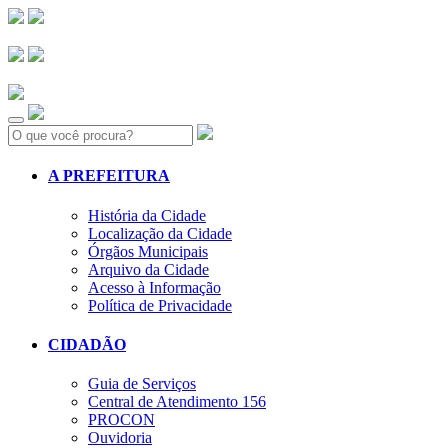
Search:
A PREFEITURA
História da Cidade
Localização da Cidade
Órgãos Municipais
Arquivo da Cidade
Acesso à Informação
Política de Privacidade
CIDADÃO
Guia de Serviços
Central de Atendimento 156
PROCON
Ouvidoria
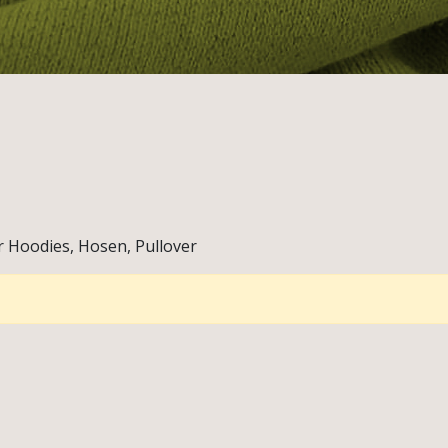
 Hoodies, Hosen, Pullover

========

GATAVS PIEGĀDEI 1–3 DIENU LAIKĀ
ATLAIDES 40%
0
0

========

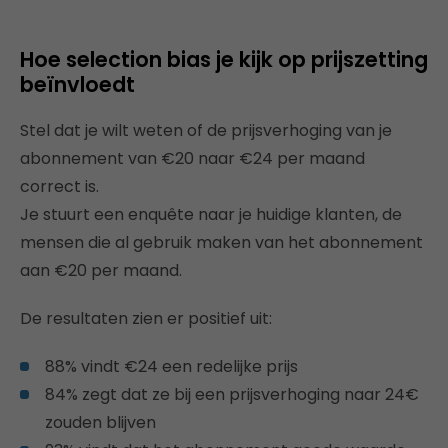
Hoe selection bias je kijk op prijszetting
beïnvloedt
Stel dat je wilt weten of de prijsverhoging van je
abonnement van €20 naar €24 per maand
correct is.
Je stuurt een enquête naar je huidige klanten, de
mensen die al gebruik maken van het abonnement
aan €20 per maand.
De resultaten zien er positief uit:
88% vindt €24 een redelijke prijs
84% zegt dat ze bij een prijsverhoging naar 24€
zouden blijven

========

WHAT IS BEING ASKED
With the pictures removed from your copy, retype the lines above from the one that contains "Localização da Cidade" through the one that contains "Hoodies, Hosen, Pullover", exactly.

EXERCISE SOLUTION
Localização da Cidade
Órgãos Municipais
Arquivo da Cidade
Acesso à Informação
Política de Privacidade
CIDADÃO
Guia de Serviços
Central de Atendimento 156
PROCON
Ouvidoria
 Hoodies, Hosen, Pullover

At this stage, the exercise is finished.